> **DATA**:
______________________________

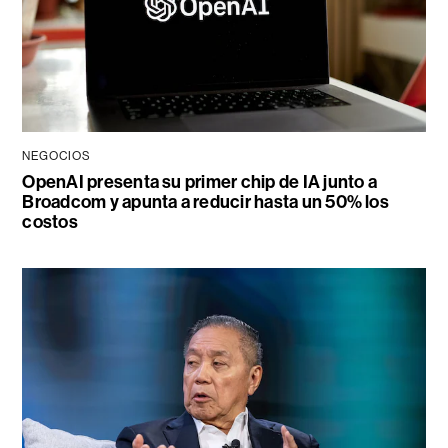
NEGOCIOS
OpenAI presenta su primer chip de IA junto a
Broadcom y apunta a reducir hasta un 50% los
costos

______________________________

> **REQUIRED ACTION**: Leave the pictures out and return the rest of the listing exactly.

> **RESPONSE TO THIS EXERCISE**:
NEGOCIOS
OpenAI presenta su primer chip de IA junto a
Broadcom y apunta a reducir hasta un 50% los
costos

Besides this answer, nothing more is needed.